Deciding to deal with the cultists once and for all, she retrieves a shotgun to clear out the rest of the police department. She follows cries and voices deep within the building, descending down some stairs where she finds the many demonic-looking cultists in disturbing situations. They point Jessica into a room where she encounters John Malum and his followers. As the cultists taunt Jessica, the Low God reveals itself; the being who the Malum Flock answers to. Jessica fires at the demonic beast and ends up back in the halls of the police department, shooting at who she believes to be cultists. After managing to mortality wound one, its revealed that Jessica actually shot and killed Diane.

Jessica breaks down and the Malum Flock cheer and mock her for it.
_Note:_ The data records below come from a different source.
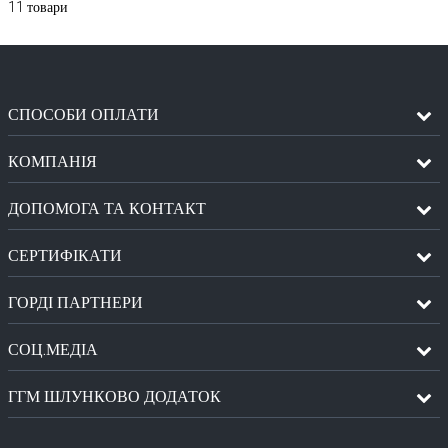
11
товари
СПОСОБИ ОПЛАТИ
КОМПАНІЯ
ДОПОМОГА ТА КОНТАКТ
СЕРТИФІКАТИ
ГОРДІ ПАРТНЕРИ
СОЦ.МЕДІА
ГГМ ШЛУНКОВО ДОДАТОК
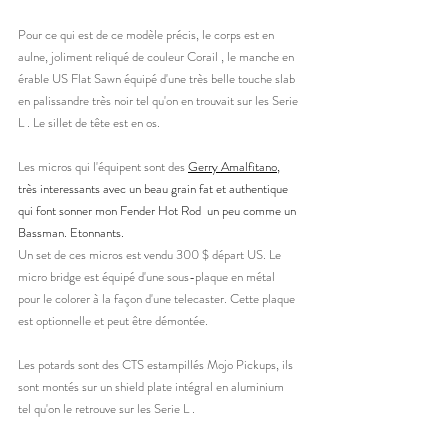
Pour ce qui est de ce modèle précis, le corps est en 
aulne, joliment reliqué de couleur Corail , le manche en 
érable US Flat Sawn équipé d'une très belle touche slab 
en palissandre très noir tel qu'on en trouvait sur les Serie 
L . Le sillet de tête est en os. 
Les micros qui l'équipent sont des 
Gerry Amalfitano
, 
très interessants avec un beau grain fat et authentique 
qui font sonner mon Fender Hot Rod  un peu comme un 
Bassman. Etonnants. 
Un set de ces micros est vendu 300 $ départ US. Le 
micro bridge est équipé d'une sous-plaque en métal 
pour le colorer à la façon d'une telecaster. Cette plaque 
est optionnelle et peut être démontée. 
Les potards sont des CTS estampillés Mojo Pickups, ils 
sont montés sur un shield plate intégral en aluminium 
tel qu'on le retrouve sur les Serie L .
Jessica, in her grief; decides to commit suicide just like her father Will. As she dies, the cultists disappear as if they never existed.

Jessica then becomes one with the Low God, its sacrifice complete.

==Production==
Principal photography took place on location in an abandoned prison in downtown Louisville, Kentucky, from August to September 2022.

==Release==
Malum received a theatrical release in the United States on March 31, 2023. The film was released on video-on-demand (VOD) and digital platforms on May 16, 2023.

==Critical reception==

Matt Zoller Seitz of RogerEbert.com gave Malum three out of four stars, and wrote that the film is most "impressive when it turns its talented ensemble cast loose on material that was obviously a lot of fun to play with." Matt Donago of Paste commended the film for its "gruesome indie [special] effects", and concluded that "DiBlasi delivers what Last Shift fans will once again enjoy. That's what's slightly disappointing: Malum differentiates [itself from Last Shift], but does it differentiate enough?" The Austin Chronicles Richard Whittaker gave the film two out of five stars, criticizing its use of jump scares and writing: "At least Last Shift had a grubby ingenuity. Malum has enough budget to be too glossy to be gutter fun, and adds little visually much beyond some very mediocre practical effects, often feeling that – yet again – its ambitions outstripped its grasp."